◆ Exercise prompt ◆
Within the entries below, count the lines that hold the string "Communiqué" and give only that number.

..........

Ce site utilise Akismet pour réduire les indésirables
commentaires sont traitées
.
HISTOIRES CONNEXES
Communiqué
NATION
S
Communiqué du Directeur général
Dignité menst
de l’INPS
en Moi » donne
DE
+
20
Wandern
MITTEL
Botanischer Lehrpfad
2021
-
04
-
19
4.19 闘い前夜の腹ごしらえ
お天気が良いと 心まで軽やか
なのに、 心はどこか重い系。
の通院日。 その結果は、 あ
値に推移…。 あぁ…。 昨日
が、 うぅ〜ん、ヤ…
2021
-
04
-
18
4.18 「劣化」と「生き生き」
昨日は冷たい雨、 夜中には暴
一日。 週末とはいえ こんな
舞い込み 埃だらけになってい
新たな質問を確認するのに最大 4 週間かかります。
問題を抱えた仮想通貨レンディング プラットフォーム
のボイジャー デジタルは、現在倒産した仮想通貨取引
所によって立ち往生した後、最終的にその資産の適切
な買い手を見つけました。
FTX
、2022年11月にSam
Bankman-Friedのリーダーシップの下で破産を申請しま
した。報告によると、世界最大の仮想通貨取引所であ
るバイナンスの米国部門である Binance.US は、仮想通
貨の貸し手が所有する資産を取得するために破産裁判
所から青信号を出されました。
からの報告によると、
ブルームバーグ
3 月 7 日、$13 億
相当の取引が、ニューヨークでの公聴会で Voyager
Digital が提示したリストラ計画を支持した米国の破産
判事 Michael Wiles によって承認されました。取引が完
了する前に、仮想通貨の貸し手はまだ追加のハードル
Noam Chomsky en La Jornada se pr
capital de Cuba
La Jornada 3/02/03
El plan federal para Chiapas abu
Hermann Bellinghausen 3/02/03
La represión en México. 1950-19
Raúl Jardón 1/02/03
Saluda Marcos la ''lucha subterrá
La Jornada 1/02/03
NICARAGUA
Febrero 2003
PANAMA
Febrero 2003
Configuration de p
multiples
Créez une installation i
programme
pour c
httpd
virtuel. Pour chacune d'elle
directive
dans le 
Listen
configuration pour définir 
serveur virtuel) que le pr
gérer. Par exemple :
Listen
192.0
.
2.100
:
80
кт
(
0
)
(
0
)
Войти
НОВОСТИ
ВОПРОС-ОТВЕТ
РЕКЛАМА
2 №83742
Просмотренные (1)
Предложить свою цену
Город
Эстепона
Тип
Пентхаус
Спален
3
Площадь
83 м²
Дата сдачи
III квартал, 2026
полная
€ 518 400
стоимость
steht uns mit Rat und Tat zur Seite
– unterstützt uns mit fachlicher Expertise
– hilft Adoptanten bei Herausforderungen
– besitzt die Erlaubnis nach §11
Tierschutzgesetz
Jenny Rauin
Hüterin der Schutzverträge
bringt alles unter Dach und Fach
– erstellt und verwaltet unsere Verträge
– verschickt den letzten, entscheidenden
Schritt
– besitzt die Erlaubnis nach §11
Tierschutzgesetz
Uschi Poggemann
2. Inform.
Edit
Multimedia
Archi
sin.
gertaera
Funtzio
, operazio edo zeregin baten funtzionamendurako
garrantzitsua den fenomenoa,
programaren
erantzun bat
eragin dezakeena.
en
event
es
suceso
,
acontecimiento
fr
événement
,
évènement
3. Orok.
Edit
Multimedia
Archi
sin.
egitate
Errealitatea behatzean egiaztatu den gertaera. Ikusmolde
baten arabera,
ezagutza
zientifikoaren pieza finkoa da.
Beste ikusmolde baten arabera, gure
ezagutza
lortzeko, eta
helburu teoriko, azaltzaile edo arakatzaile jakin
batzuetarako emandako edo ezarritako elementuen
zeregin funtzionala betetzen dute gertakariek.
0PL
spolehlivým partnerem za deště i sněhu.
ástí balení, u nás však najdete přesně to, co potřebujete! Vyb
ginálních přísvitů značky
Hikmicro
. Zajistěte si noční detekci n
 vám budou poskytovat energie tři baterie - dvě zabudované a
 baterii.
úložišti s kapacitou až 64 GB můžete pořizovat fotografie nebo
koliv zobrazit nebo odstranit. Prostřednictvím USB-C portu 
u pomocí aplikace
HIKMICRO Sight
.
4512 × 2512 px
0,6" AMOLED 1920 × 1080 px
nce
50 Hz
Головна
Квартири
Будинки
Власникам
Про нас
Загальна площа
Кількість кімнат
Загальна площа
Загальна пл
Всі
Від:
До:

..........

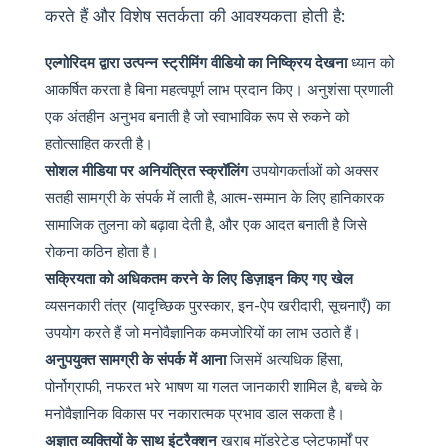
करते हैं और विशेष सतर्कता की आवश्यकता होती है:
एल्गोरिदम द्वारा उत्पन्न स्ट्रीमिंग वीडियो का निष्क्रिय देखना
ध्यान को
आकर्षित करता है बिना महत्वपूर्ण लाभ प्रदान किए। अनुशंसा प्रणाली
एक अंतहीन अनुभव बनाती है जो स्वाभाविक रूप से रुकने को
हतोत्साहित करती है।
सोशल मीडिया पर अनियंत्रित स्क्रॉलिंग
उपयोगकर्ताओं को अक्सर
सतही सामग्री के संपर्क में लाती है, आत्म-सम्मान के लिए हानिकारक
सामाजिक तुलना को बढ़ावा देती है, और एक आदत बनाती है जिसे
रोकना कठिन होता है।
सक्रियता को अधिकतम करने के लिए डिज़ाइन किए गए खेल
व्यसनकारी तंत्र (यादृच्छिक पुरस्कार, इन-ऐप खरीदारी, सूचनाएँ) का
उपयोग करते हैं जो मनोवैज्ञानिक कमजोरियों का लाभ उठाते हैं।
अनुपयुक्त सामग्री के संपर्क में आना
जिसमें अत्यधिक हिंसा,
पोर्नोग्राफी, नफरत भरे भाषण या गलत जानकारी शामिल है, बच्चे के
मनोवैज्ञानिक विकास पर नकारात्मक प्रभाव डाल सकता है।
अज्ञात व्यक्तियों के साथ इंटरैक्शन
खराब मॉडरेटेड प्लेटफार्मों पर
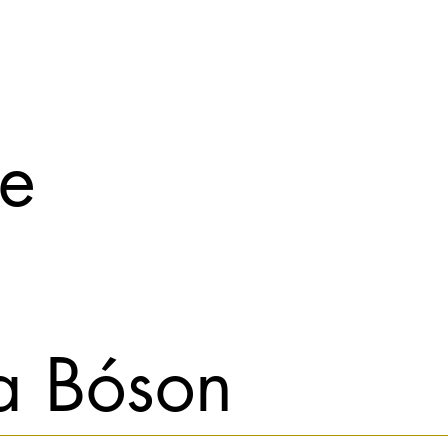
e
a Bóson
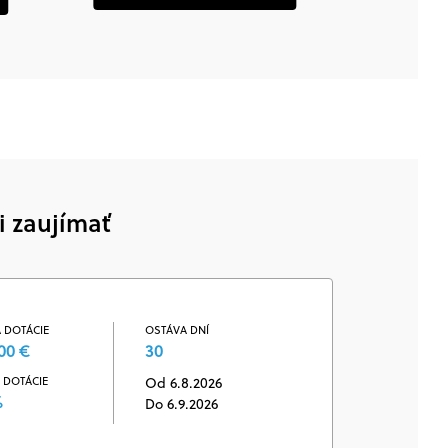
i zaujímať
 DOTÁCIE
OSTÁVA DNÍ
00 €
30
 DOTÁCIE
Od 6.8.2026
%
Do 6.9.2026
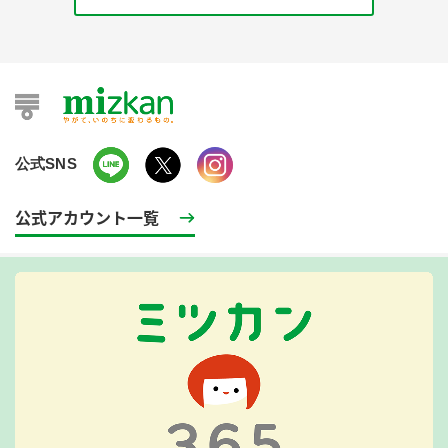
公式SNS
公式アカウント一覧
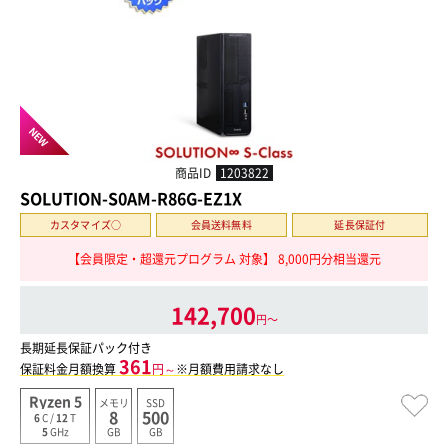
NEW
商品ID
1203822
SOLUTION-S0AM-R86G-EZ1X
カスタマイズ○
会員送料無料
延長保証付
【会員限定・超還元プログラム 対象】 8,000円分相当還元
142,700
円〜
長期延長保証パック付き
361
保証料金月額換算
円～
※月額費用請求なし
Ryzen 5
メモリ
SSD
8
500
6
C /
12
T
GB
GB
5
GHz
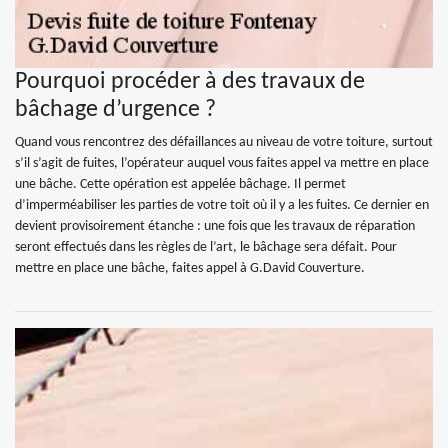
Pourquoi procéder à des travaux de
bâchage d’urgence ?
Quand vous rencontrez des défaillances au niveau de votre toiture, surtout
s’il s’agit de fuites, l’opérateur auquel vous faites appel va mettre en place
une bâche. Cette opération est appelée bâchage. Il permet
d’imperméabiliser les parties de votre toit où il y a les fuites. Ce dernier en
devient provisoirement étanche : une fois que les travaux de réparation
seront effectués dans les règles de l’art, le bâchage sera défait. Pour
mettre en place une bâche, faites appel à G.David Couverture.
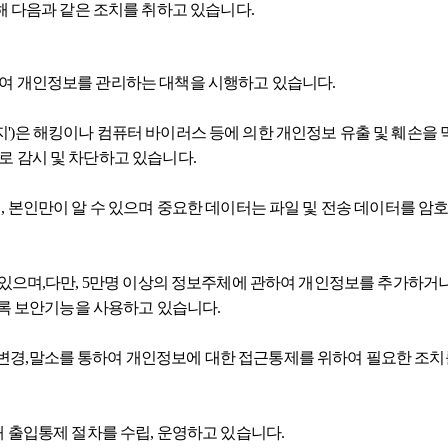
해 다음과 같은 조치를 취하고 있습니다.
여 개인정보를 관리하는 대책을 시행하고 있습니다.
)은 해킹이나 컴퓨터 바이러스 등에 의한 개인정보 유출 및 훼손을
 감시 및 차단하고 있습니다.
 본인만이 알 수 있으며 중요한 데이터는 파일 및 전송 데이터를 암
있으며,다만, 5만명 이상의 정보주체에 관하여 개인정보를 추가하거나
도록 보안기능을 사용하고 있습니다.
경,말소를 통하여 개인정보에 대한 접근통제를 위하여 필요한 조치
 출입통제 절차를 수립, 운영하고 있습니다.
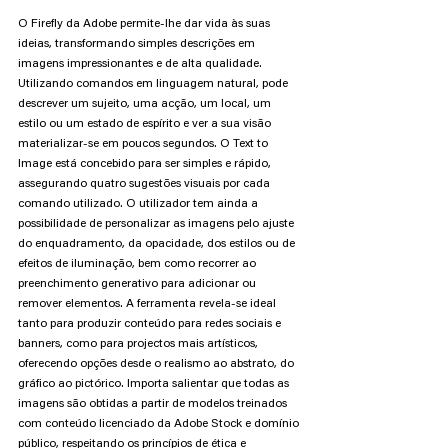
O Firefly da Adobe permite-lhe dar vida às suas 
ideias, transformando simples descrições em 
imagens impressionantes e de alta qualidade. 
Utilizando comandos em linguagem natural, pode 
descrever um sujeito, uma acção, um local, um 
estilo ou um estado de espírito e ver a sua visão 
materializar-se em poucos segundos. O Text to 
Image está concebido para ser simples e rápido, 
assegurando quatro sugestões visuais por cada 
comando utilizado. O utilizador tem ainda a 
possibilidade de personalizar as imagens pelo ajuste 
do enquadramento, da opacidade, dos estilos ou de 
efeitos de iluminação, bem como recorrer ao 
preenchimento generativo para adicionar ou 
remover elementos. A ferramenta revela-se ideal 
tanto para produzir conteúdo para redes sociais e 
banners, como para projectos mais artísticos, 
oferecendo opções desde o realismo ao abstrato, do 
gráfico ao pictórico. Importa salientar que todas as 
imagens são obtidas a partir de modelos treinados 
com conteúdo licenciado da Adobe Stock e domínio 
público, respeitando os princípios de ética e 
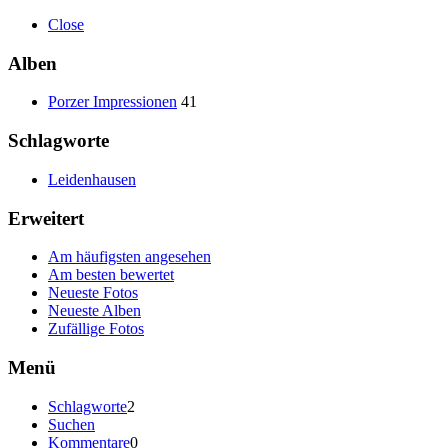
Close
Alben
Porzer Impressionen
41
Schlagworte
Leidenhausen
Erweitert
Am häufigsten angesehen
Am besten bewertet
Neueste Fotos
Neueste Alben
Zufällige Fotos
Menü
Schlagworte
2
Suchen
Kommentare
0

..........

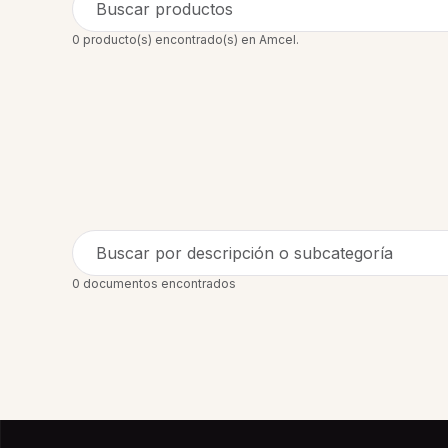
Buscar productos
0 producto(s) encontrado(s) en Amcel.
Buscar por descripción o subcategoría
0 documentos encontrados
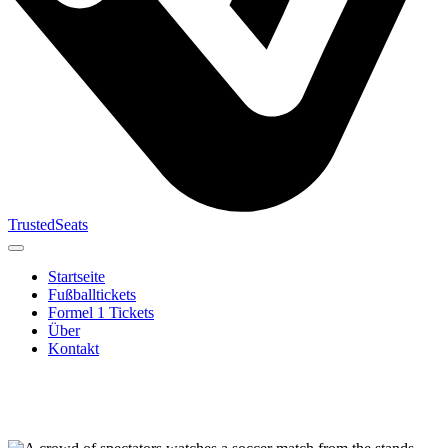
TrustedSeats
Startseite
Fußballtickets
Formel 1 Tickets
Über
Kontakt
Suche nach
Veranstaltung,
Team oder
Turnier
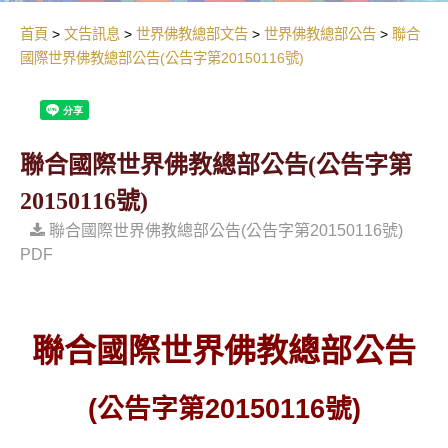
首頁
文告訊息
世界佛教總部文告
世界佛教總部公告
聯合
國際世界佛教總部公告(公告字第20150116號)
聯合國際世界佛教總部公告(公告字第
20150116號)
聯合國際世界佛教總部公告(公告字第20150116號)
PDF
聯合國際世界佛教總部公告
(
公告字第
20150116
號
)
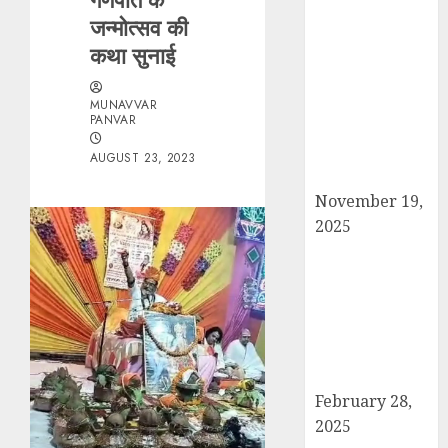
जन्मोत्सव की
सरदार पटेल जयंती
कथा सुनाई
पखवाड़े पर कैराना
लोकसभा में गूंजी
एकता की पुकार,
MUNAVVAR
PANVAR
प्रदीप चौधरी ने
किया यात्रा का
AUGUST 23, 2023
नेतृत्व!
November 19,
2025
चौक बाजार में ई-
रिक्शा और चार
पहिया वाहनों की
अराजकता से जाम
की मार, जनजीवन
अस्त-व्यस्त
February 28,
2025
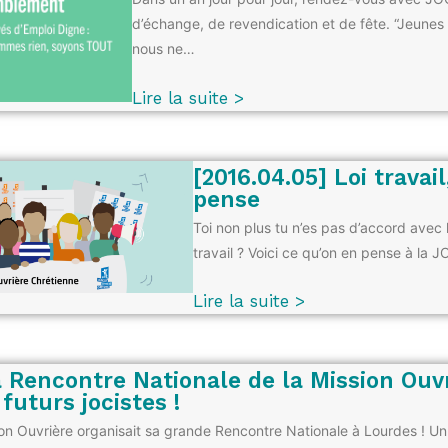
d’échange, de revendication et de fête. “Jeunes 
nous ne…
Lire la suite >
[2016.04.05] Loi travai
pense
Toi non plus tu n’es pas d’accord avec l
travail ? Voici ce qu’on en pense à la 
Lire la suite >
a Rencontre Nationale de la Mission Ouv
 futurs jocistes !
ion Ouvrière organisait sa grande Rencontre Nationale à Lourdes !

..........

◆ Result of this task ◆
2